Hm interesting thought. Any good tutorials/sites I can use to get going on this? Or is it so simple I won't even need that. I find myself scraping a lot, so finding the best lib for that is a priority.
Just tried this out last week. The docs are pretty sparse, but it seems to mirror the jQuery interface fairly closely so if you're familiar with one, you'll have a fair idea of the other: http://packages.python.org/pyquery/api.html
That's the key advantage as I see it. If I'm scraping something it's often in a hurry and I just want it done. Not having to internalise a new API is a significant win in that respect.
I'm learning python on the fly, but I tend to ask a lot of question on freenode's #python. Installing lxml wasn't so bad. I just did "pip install lxml" (easy_install lxml should work too) on my Debian VPS and home server. Seemed to work for me.
I am sticking with lxml only for my scraping and html5lib to do my richtext parsing.
Glad to hear it was so easy for you! For some reason, before I found a great tutorial, I kept running into errors on my installations.
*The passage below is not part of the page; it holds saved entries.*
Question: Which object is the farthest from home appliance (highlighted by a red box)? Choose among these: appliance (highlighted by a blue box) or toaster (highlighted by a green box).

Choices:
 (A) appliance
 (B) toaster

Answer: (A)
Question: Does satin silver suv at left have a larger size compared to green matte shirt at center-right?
First it was because I didn't even have setuptools installed, then I didn't have some other dev dependencies, then I just got plain stuck. But after I got it up and running it was smooth sailing RE scraping!
Installing development headers is an essential sysadmin skill. Any failed python extension install should make it clear which headers are missing, and you will want to search for the matching package, usually suffixed with "-devel" (at least on Debian and RedHat systems). So if you see an issue with libjpeg, you will look for libjpeg-devel, zlib -> zlib-devel, etc.
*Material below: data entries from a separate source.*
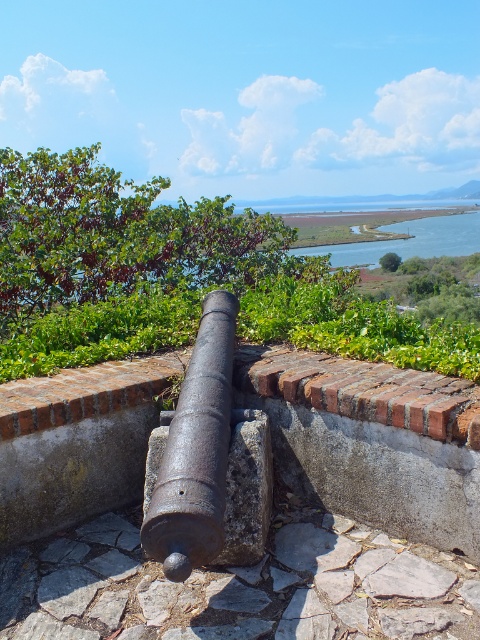 Question: Is rusty metal cannon at center below blue water at center?

Choices:
 (A) yes
 (B) no

Answer: (A)

Question: Is rusty metal cannon at center bigger than blue water at center?

Choices:
 (A) no
 (B) yes

Answer: (A)

Question: Which point is farther from the camera taking this photo?

Choices:
 (A) (460, 216)
 (B) (231, 362)

Answer: (A)

Question: Among these objects, which one is farthest from the camera?

Choices:
 (A) rusty metal cannon at center
 (B) blue water at center

Answer: (B)

Question: Is rusty metal cannon at center below blue water at center?

Choices:
 (A) no
 (B) yes

Answer: (B)

Question: Which object appears farthest from the camera in this image?

Choices:
 (A) rusty metal cannon at center
 (B) blue water at center

Answer: (B) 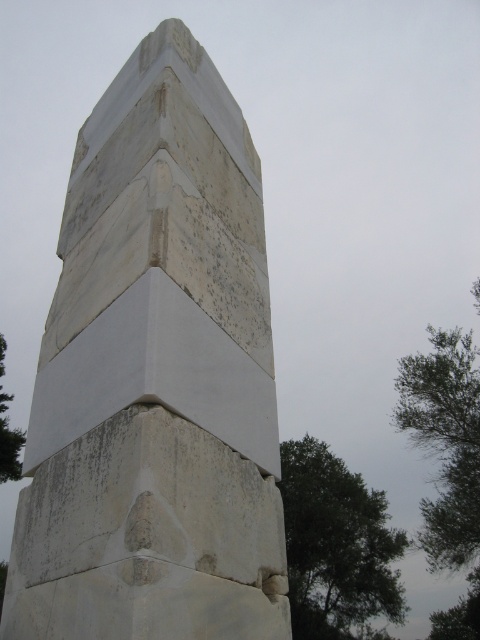 Question: Observing the image, what is the correct spatial positioning of white stone monument at center in reference to green leafy tree at right?

Choices:
 (A) right
 (B) left

Answer: (B)

Question: Which point appears farthest from the camera in this image?

Choices:
 (A) click(188, 246)
 (B) click(12, 435)

Answer: (B)

Question: Is green leafy tree at right positioned at the back of green leafy tree at lower left?

Choices:
 (A) no
 (B) yes

Answer: (A)

Question: Can you confirm if green leafy tree at upper right is bigger than green leafy tree at lower left?

Choices:
 (A) no
 (B) yes

Answer: (B)

Question: Which point appears farthest from the camera in this image?

Choices:
 (A) (45, 337)
 (B) (3, 472)
 (C) (303, 621)

Answer: (C)

Question: Which point appears farthest from the camera in this image?

Choices:
 (A) (300, 627)
 (B) (465, 422)

Answer: (A) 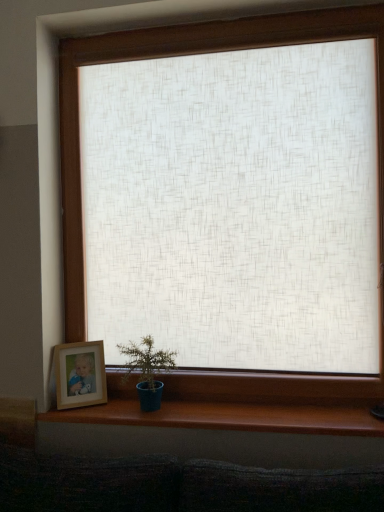 You are a GUI agent. You are given a task and a screenshot of the screen. Output one action in this format:
    pyautogui.click(x=<x>, y=<y>)
    Task: Click on the vacant region under blue matte pot at lower left (from a real-world perspective)
    The height and width of the screenshot is (512, 384).
    Given the screenshot: What is the action you would take?
    pyautogui.click(x=144, y=408) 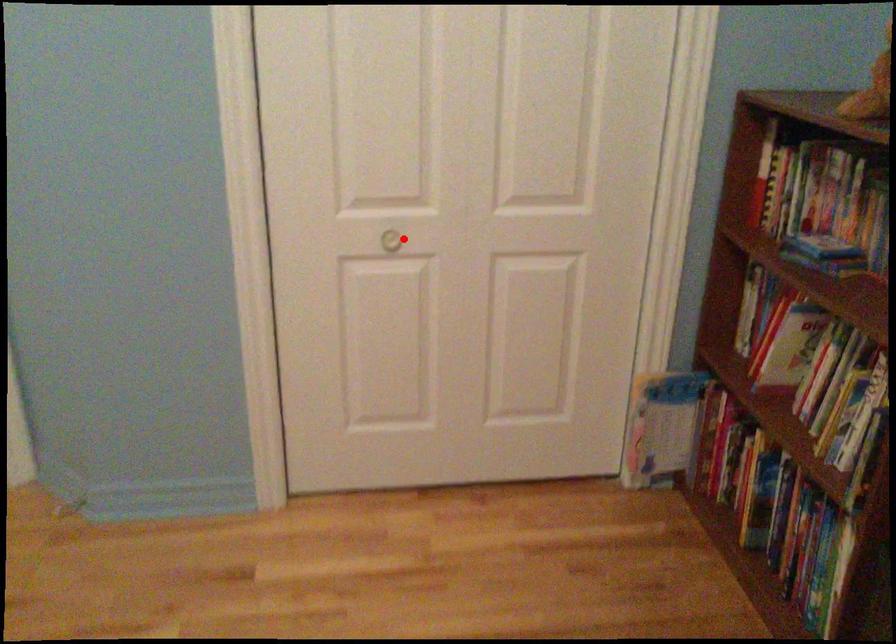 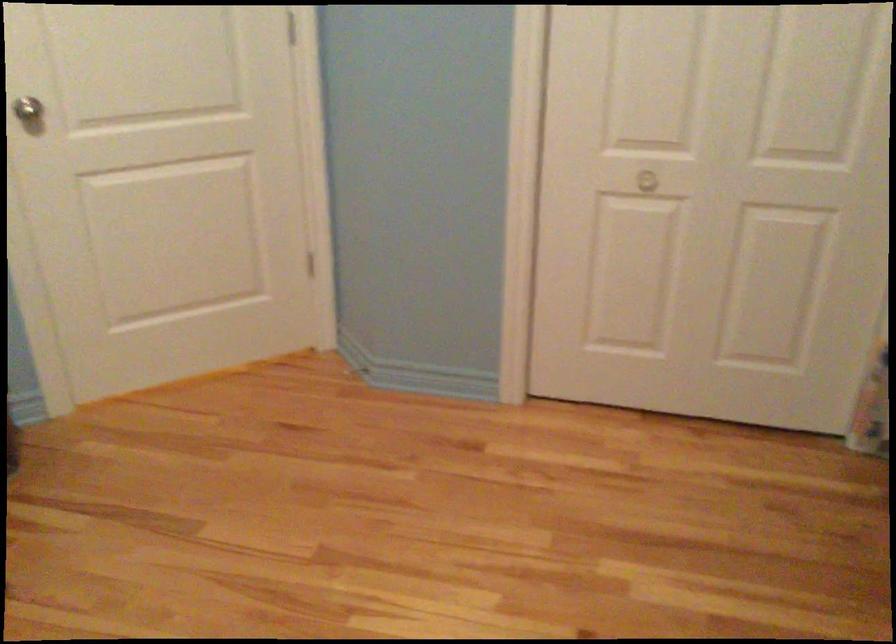 Where in the second image is the point corresponding to the highlighted location from the first image?

(658, 176) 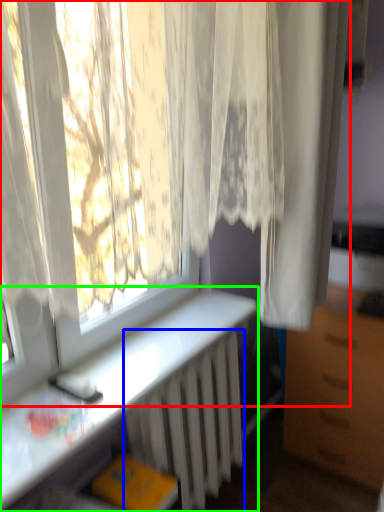 Question: Which object is the closest to the curtain (highlighted by a red box)? Choose among these: radiator (highlighted by a blue box) or desk (highlighted by a green box).

Choices:
 (A) radiator
 (B) desk

Answer: (B) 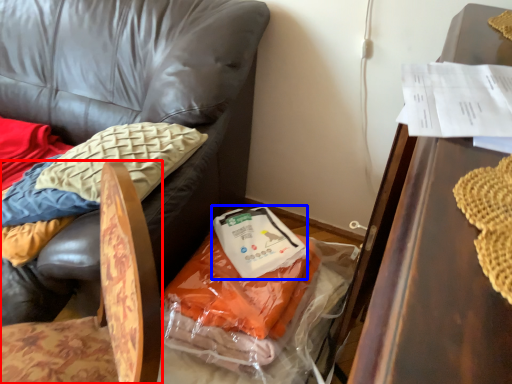 Question: Which of the following is the closest to the observer, chair (highlighted by a red box) or food (highlighted by a blue box)?

Choices:
 (A) chair
 (B) food

Answer: (A) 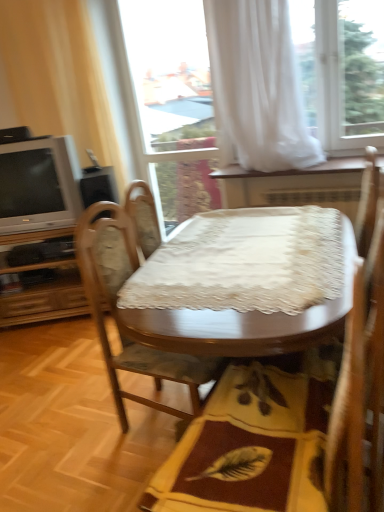 Question: Does matte silver television at left turn towards transparent glass door at upper center?

Choices:
 (A) no
 (B) yes

Answer: (A)

Question: Is matte silver television at left positioned behind transparent glass door at upper center?

Choices:
 (A) yes
 (B) no

Answer: (B)

Question: Is matte silver television at left at the right side of transparent glass door at upper center?

Choices:
 (A) no
 (B) yes

Answer: (A)

Question: Is matte silver television at left smaller than transparent glass door at upper center?

Choices:
 (A) no
 (B) yes

Answer: (A)

Question: Is matte silver television at left positioned before transparent glass door at upper center?

Choices:
 (A) no
 (B) yes

Answer: (B)

Question: Does matte silver television at left have a lesser height compared to transparent glass door at upper center?

Choices:
 (A) yes
 (B) no

Answer: (A)

Question: From the image's perspective, is yellow fabric mat at center below wooden chair at center?

Choices:
 (A) yes
 (B) no

Answer: (A)

Question: Does yellow fabric mat at center have a greater width compared to wooden chair at center?

Choices:
 (A) yes
 (B) no

Answer: (A)

Question: Can we say yellow fabric mat at center lies outside wooden chair at center?

Choices:
 (A) no
 (B) yes

Answer: (B)

Question: From a real-world perspective, is yellow fabric mat at center under wooden chair at center?

Choices:
 (A) yes
 (B) no

Answer: (A)

Question: Does yellow fabric mat at center contain wooden chair at center?

Choices:
 (A) yes
 (B) no

Answer: (B)

Question: Considering the relative positions of yellow fabric mat at center and wooden chair at center in the image provided, is yellow fabric mat at center to the right of wooden chair at center from the viewer's perspective?

Choices:
 (A) yes
 (B) no

Answer: (A)

Question: From a real-world perspective, is wooden chair at center beneath beige fabric curtain at left, which is counted as the 1th curtain, starting from the left?

Choices:
 (A) no
 (B) yes

Answer: (B)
I concur, but technically Scrapy is an entire web scraping/crawling framework for writing crawlers, not just XML/HTML parsing like BeautifulSoup or lxml. You don't even have to use Scrapy's built in processor, you can use BeautifulSoup (or whatever else) if you want. What Scrapy gets you is all the logic for crawling of the web pages (requesting pages, reacting to html errors, etc.). You basically just tell it what urls to parse, what to parse from the pages, and what to do with the parsed data. It handles all the rest. I used it Scrapy just recently on an online movie site (shameless plug: www.qwink.com).
XPath/CSS path selectors for scraping are definitely the "now" way to do it. I recommend Nokogiri (http://nokogiri.org/) for the Ruby users, it does pretty much the same thing in a nutshell.
What it really comes down it is 2x-3x smaller code, plus much faster to write it since you can just test your CSS selector in your web browser such as with FireBug before sticking it into your code.
Interesting - will have to play with it when I wake up. Any reason in particular you think it is better than lxml? Beautiful Soup is only used with lxml to parse broken HTML into a DOM. Lxml does most of the heavy lfiting
I can't make a fair comparison as far as learning curve, but if you're new to scraping Scrapy might in theory be easier. You get a bunch of tools built-in that you don't have to come up with yourself, and you get a pre-defined way of doing things. However, last time I checked the example project in the docs was a little lacking and there's not many good external examples either.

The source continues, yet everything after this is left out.